Certaines plantes dites plantes indifférentes ne sont pas sensibles à la nature chimique du sol. D’autres au contraire en sont des «indicatrices». Les plantes dites calcifuges ou silicicoles redoutent les sols calcaires (châtaignier); les calcicoles le recherchent et même s’y cantonnent; dans les pays de climat humide, le calcaire procure une certaine sécheresse physiologique, ce qui explique que le chêne vert est calcicole jusqu’aux Pyrénées alors que plus au sud, il pousse sur tous les sols. Les sols riches en certains éléments chimiques (serpentine, cuivre par exemple) portent une flore spécifique (flore cuprique du Katanga); les reposoirs à bestiaux, riches en nitrates, portent des nitrophiles ou rudérales (orties et chénopodes); les terrains salés ont une flore très particulière [cf. HALOPHYTES].
Les montagnes offrent des conditions qui leur sont propres; un gradient de refroidissement se produit par suite de la raréfaction progressive de la pression atmosphérique. Cela crée des conditions climatiques différentes du bas au sommet des montagnes. La végétation forme des ceintures superposées appelées «étages de végétation» dont les dénominations classiques sont dans les pays d’Europe: étages méditerranéen, collinéen, montagnard, subalpin, alpin, avec en général des zones de transition (cf. figure). L’exposition des versants perturbe l’étagement en altitude et l’accumulation de l’air froid en hiver dans les vallées par temps calme peut provoquer une inversion d’étage.
Dans les pays tempérés de l’Europe, on observe un certain parallélisme entre les zones de végétation du sud au nord dans les plaines et les étages de végétation sur les montagnes.

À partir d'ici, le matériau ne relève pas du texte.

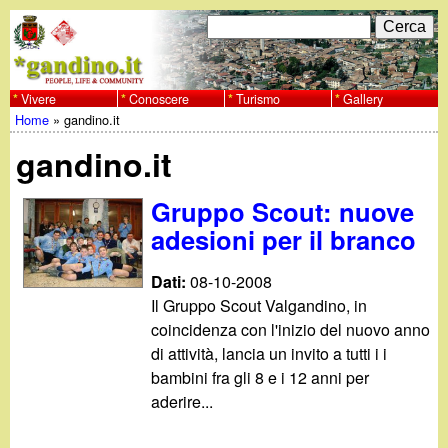
Salta
C
F
e
al
r
o
contenuto
c
Vivere
Conoscere
Turismo
Gallery
w
Home
»
gandino.it
principale
a
r
Tu
w
gandino.it
m
sei
w
d
Gruppo Scout: nuove
qui
adesioni per il branco
i
.
r
Dati:
08-10-2008
g
Il Gruppo Scout Valgandino, in
i
coincidenza con l'inizio del nuovo anno
a
c
di attività, lancia un invito a tutti i i
bambini fra gli 8 e i 12 anni per
e
n
aderire...
r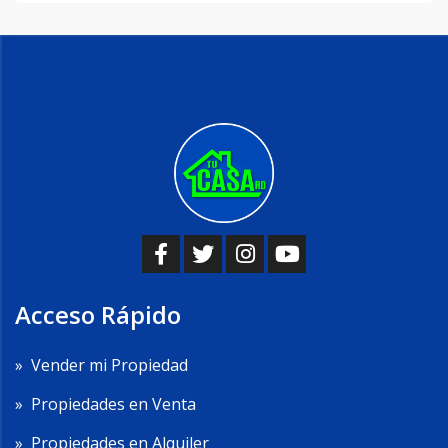
Acceso Rápido
»
Vender mi Propiedad
»
Propiedades en Venta
»
Propiedades en Alquiler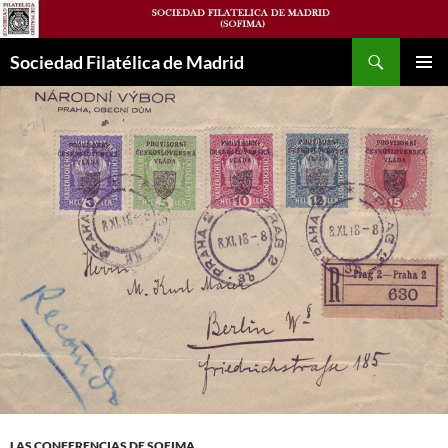
Saltar
al
Buscar
contenido
Sociedad Filatélica de Madrid
MENÚ
PRINCI
LAS CONFERENCIAS DE SOFIMA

Ce parallélisme classique n’est valable que dans ces pays. Il résulte des grandes glaciations qui avaient repoussé presque jusqu’à la Méditerranée la flore des pays arctiques actuels; lors du réchauffement postglaciaire, certaines de ces plantes ont suivi le recul des glaciers dans les plaines jusqu’en Scandinavie, alors que d’autres se sont réfugiées sur les pentes des montagnes. Il n’est pas question de retrouver ce parallélisme dans les pays tropicaux. Par exemple, en Afrique centrale, à la forêt ombrophile succèdent, en plaine, des formations sèches, et sur les montagnes on enfonce jusqu’aux genoux dans des sphaignes humides.
Étude dynamique
L’étude du dynamisme de la végétation est particulièrement importante pour comprendre les possibles évolutions. La végétation, pertubée par l’action de l’homme, les incendies, ou par les catastrophes telles qu’éboulements, avalanches, volcanisme, etc., se transforme pour chercher un état d’équilibre avec les conditions de l’environnement; cet état d’équilibre est appelé climax [cf. BIOCÉNOSES]. Elle passe alors par des étapes successives qui constituent une série de végétation.

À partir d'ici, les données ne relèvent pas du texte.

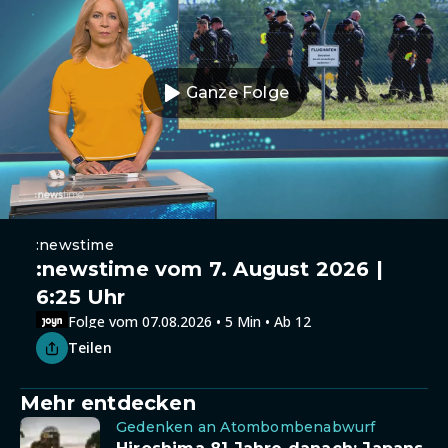
Ganze Folge
:newstime
:newstime vom 7. August 2026 |
6:25 Uhr
Folge vom 07.08.2026 • 5 Min • Ab 12
Teilen
Mehr entdecken
Gedenken an Atombombenabwurf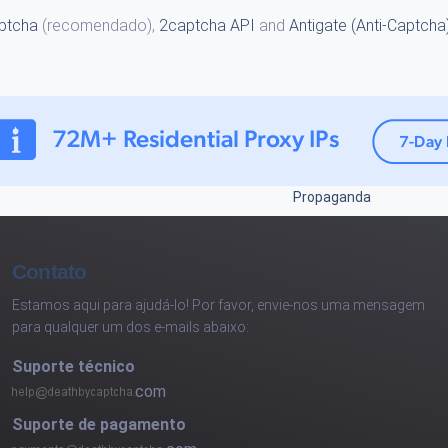
ptcha
(recomendado),
2captcha API
and
Antigate (Anti-Captcha
Propaganda
Contato
Estamos aqui para ajudá-lo! Por favor, envie-nos uma mensagem
para qualquer um dos e-mails abaixo:
Suporte técnico
com
Suporte de pagamento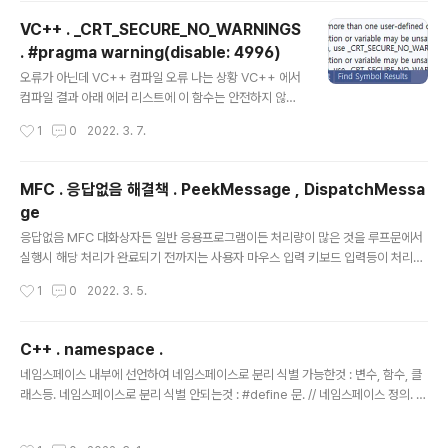
세대 - Win32 apps CNG는 암호화 키 관리, 암호화 및 데이터 보안, 암호화 및 네
VC++ . _CRT_SECURE_NO_WARNINGS
트워크 보안에 대한 암호화 보안 소프트웨어를 만드는 데 사용할 수 있는 암호화 API
. #pragma warning(disable: 4996)
입니..
글 내용
오류가 아닌데 VC++ 컴파일 오류 나는 상황 VC++ 에서
컴파일 결과 아래 에러 리스트에 이 함수는 안전하지 않다.
다른 함수 사용해라. 이 경고 안나오게 할려면 _CRT_SEC
작성시간
1
0
2022. 3. 7.
URE_NO_WARNINGS 추가하라는 문구 보이는 경우 해
결책 통상 scanf 등 과 같은 함수 사용하려 할 때 상기와
같은 오류 보여주며, 대안으로 다른 함수 사용하라고 제시
MFC . 응답없음 해결책 . PeekMessage , DispatchMessa
해주는함수를 보면 구질구질 하기 짝이 없는 경우가 많다.
ge
제시해준 함수를 사용해도 되고 아래처럼 코드에 기록해두
글 내용
면 C4996 은 오류로 처리하지 않고 정상적으로 컴파일
응답없음 MFC 대화상자든 일반 응용프로그램이든 처리량이 많은 것을 루프문에서
가능. #pragma warning(disable: 4996) 첫 등록 : 2
실행시 해당 처리가 완료되기 전까지는 사용자 마우스 입력 키보드 입력등이 처리되
022.03.07 최종 수정 : 단축 주소 : https://igotit.tistor
지 못하고 먹통처럼 보이고 프로그램 타이틀에 응답없음 이라는 표시가 보인다. 해결
작성시간
1
0
2022. 3. 5.
y.com/3532
방법. 처리 루프 안에 PeekMessage 로 메시지 여부 점검하여 처리할것 있다면 U
I 관련 처리도 수행하도록 한다. void function_processing() { for(,,,){ Forced
_MessageHandler(); // 이것 호출되면 마우스, 키보드 입력등의 처리 수행됨. //
C++ . namespace .
처리할것들.이것저것 } } void Forced_MessageHandler() { MSG msg; // G
글 내용
네임스페이스 내부에 선언하여 네임스페이스로 분리 식별 가능한것 : 변수, 함수, 클
etMessage 는 메시지 수신될때까지 대기 하기 때문에 무한대기에 ..
래스등. 네임스페이스로 분리 식별 안되는것 : #define 문. // 네임스페이스 정의. 헤
더 파일등. namespace my_namespace { int a_int; void function(){ } nam
espace my_ns2{ // 네임스페이스 내부에 네임스페이스 추가 가능. int a_int; //
작성시간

Voici un exemple: sous un climat méditerranéen, un terrain nu (culture abandonnée) se couvre d’herbes comme Brachypodium ramosum ; sur cette pelouse s’installe, sur sol calcaire, un tomillare où dominent le thym, la lavande, et auquel succède un stade de sous-arbrisseaux plus grands (genêt, garou, ciste blanc, romarin, kermès) qui constituent la garrigue calcaire; enfin des plantes plus arborescentes, formant un maquis (alaterne, Phillyrea , parfois buis), préparent la forêt de chêne vert qui est le climax. Si le terrain est siliceux, la garrigue sera constituée de Lavandula staechas , ciste de Montpellier, bruyère en arbre; le maquis de calycotome, salsepareille, arbousier, conduira au climax de chêne-liège. Dans le premier cas, on parle de la série progressive du chêne vert sur calcaire, dans le second, de celle du chêne-liège sur sol siliceux. Des séries semblables précèdent l’installation de toute forêt (cf. FORÊTS, CHÊNAIES, HÊTRAIES).

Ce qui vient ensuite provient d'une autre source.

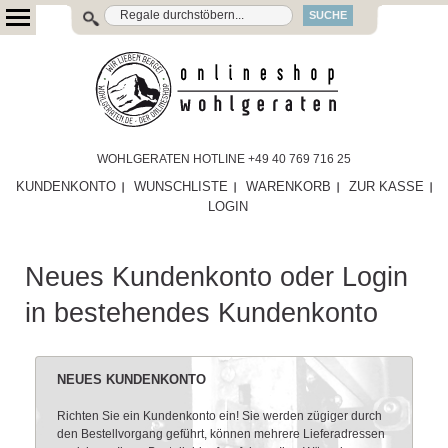
SUCHE
WOHLGERATEN HOTLINE +49 40 769 716 25
KUNDENKONTO
WUNSCHLISTE
WARENKORB
ZUR KASSE
LOGIN
Neues Kundenkonto oder Login
in bestehendes Kundenkonto
NEUES KUNDENKONTO
Richten Sie ein Kundenkonto ein! Sie werden zügiger durch
den Bestellvorgang geführt, können mehrere Lieferadressen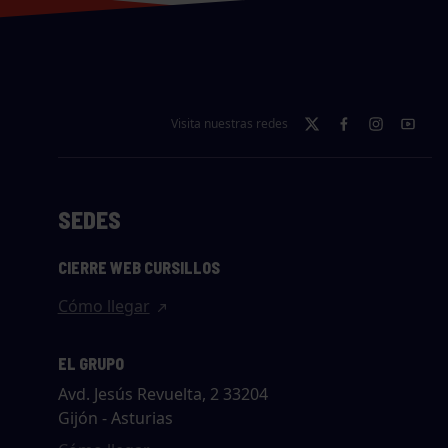
Visita nuestras redes
SEDES
CIERRE WEB CURSILLOS
Cómo llegar
EL GRUPO
Avd. Jesús Revuelta, 2 33204
Gijón - Asturias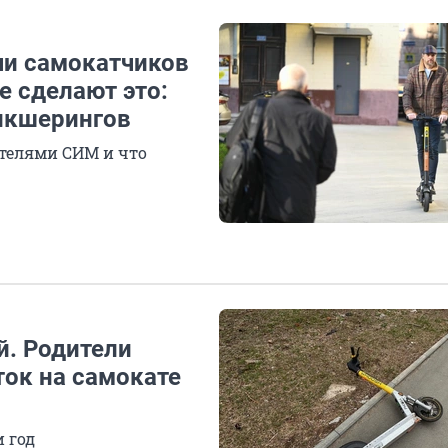
чи самокатчиков
е сделают это:
икшерингов
ателями СИМ и что
й. Родители
ток на самокате
 год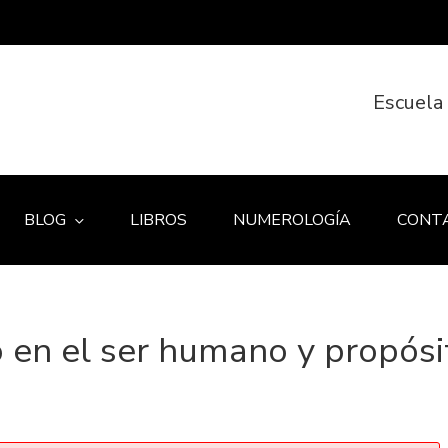
Escuela
BLOG
LIBROS
NUMEROLOGÍA
CONT
 en el ser humano y propósi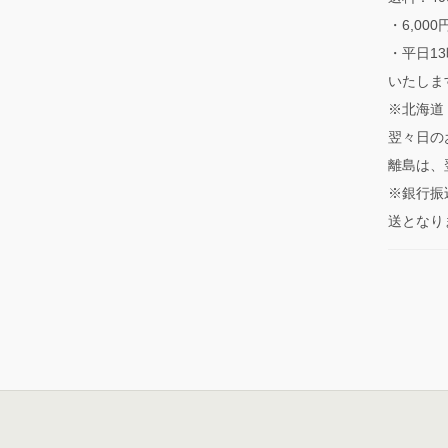
・6,00
・平日1
いたしま
※北海道
翌々日の
離島は、
※銀行振
送となり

La réalité est cependant plus complexe et au schéma des séries progressives indiquées ci-dessus correspondent diverses sous-séries. Si très souvent le climax est la forêt comme dans les régions tempérées, il peut être aussi une steppe, ou même une formation herbacée comme les pelouses alpines, la prairie nord-américaine, les savanes primaires [cf. HERBES ET PLANTES SOUS-LIGNEUSES].
À ces séries progressives correspondent des séries régressives habituellement produites sous l’action de l’homme; un défrichement est une action régressive [cf. ANTHROPISATION], de même le surpâturage.
Dans des pays surpeuplés comme l’Inde, la régression est si forte que subsistent seulement quelques plantes dont la résistance est à toute épreuve. Savoir à quelle série appartient un territoire donné est alors très difficile.
Connaître la série et ses stades permet de reconstituer une végétation adaptée aux conditions du milieu, d’assurer la mise en valeur de cette végétation et d’accroître sa productivité. Ainsi, dans les climats tempérés, à la série du hêtre correspondent les possibilités économiques suivantes: forêt de hêtres, prairie de fauche, culture de pomme de terre ou de céréales de printemps.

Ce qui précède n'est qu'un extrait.